ISTOÉ – Os anos de análise o incentivaram a buscar no livro uma saída para a crise?
Paiva
– Consegui com os livros domesticar a minha cabeça em nome de algo mais criativo e direto. O livro da Radical Chic foi uma terapia ocupacional. Sentimento masculino foi uma catarse. Escrevi de uma levada. Botei tudo para fora e depois fui moldando a forma. O fantástico é que, quando contei ao analista que a dedicatória se referia a ele como quem havia me dado o mapa e a bússola para a expedição, ele disse: “Eu me considero no máximo um ajudante de jardinagem.” E a analogia do livro é exatamente esta: de quem está perdido em uma selva sem saída. Na realidade, a selva existe, mas ela pode ser transformada em jardim cultivável. Antes da conversa com o analista já havia dado à última parte do livro o título de Lição de jardinagem. A questão é como transformar a selva escura num jardim cultivável.

ISTOÉ – O que é a selva escura?
Paiva – O homem lidar com o sentimento. O homem estrutura muito a vida afetiva em cima de valores que são baseados na força, no poder, na superioridade, em uma série de coisas externas. Ele sabe lidar muito pouco com a parte interna. A mulher tem um espaço dentro dela para se recolher. Talvez seja isso que faça com que ela consiga fecundar e gerar um filho. Nossa referência é toda externa.

ISTOÉ – Mas homens e mulheres ainda se explicam por estereótipos tradicionais?
Paiva – Houve uma evolução dos homens até por força da pressão feminina. As mulheres mudaram tanto que o homem não pode mais deixar de levar em consideração quem está do seu lado. O homem dá mais importância do que antes ao sentimento. As mulheres, por sua vez, hoje empurram o homem muito mais para o dilema sentimental. A minha vontade era entender isso porque não temos o hábito e a habilidade de refletir sobre o sentimento. A dificuldade maior para o homem é se pôr no lugar do outro. O homem está mais generoso em relação aos sentimentos, mas a herança cultural ainda é muito pesada. Como a mulher mudou mais rápido, chegamos a um impasse. Nunca vi tanta dificuldade de relacionamento.
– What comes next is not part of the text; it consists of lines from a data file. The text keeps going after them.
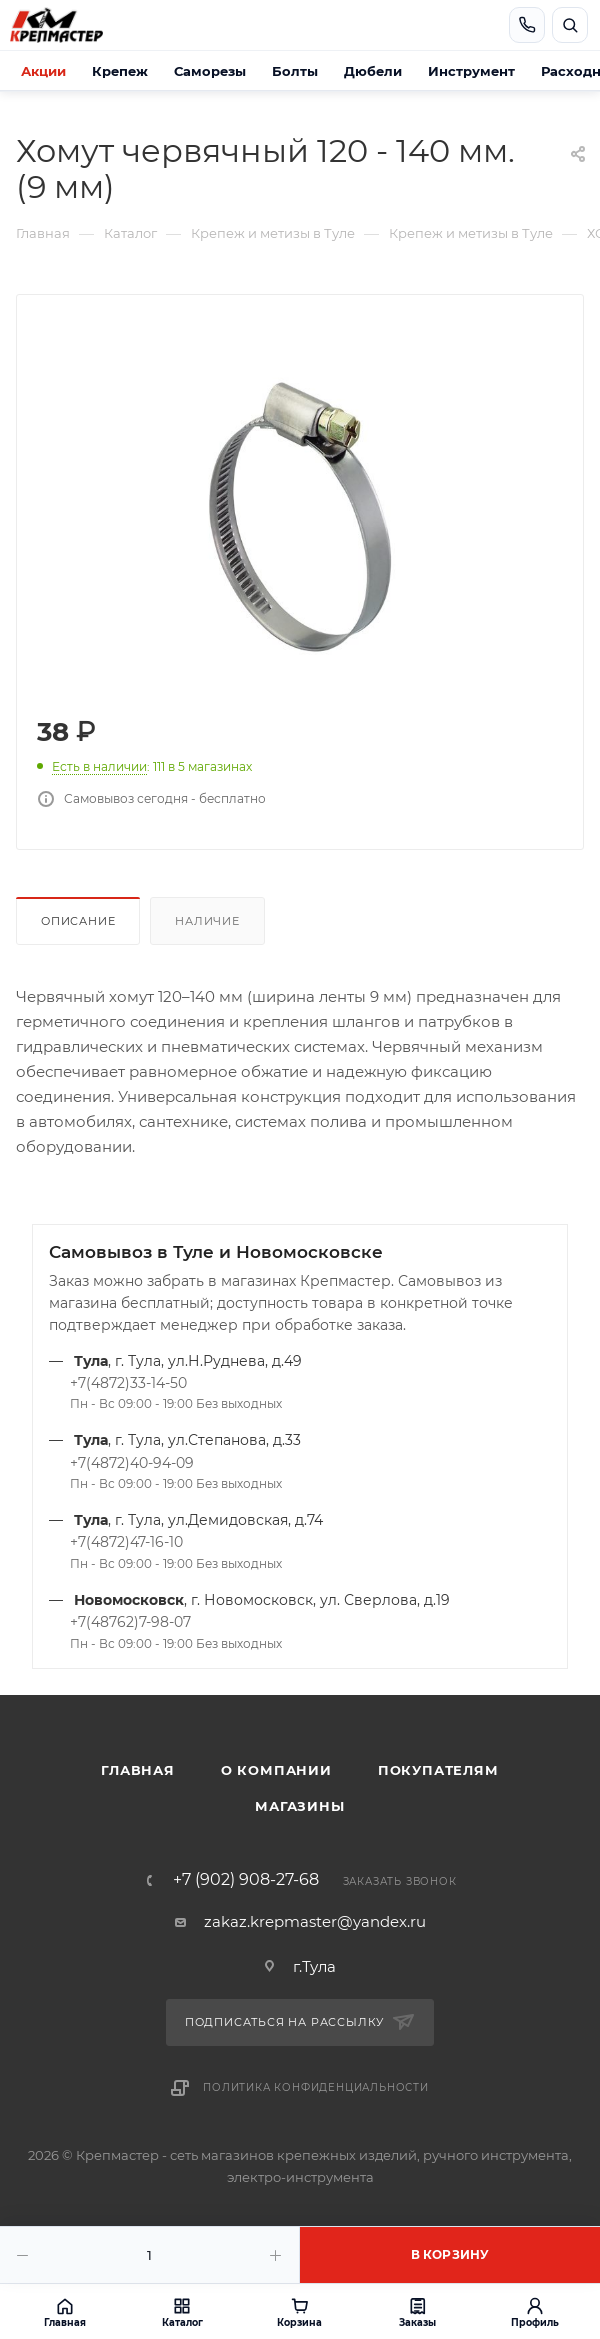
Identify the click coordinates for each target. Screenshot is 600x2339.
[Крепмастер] (76, 25)
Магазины (299, 1806)
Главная (138, 1770)
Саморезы (210, 71)
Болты (295, 71)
ISTOÉ – O livro tem o subtítulo de Manual de sobrevivência na selva, mas não dá a receita. Por quê?
Paiva – Ele é só um manual para entender a selva. No máximo, tem idéias para ajudar a entender as coisas num quadro de tantas dificuldades de relacionamento. A “galinhagem” não é uma má idéia, mas terapeuticamente acho que não passa de disfarce machista. A saída talvez seja o homem se entender internamente com ele próprio.

ISTOÉ – Escrever um livro ajuda a segurar a barra de uma separação?
Paiva – Como perdi a ascendência sobre a relação e não conseguia nem falar com a pessoa com quem vivia, fiquei sem chão. Talvez tenha sido isso que tenha me deixado mais desestruturado: a impossibilidade da comunicação. Então, decidi cuidar do corpo e da cabeça. Sentimento masculino foi uma viagem ao centro de mim mesmo.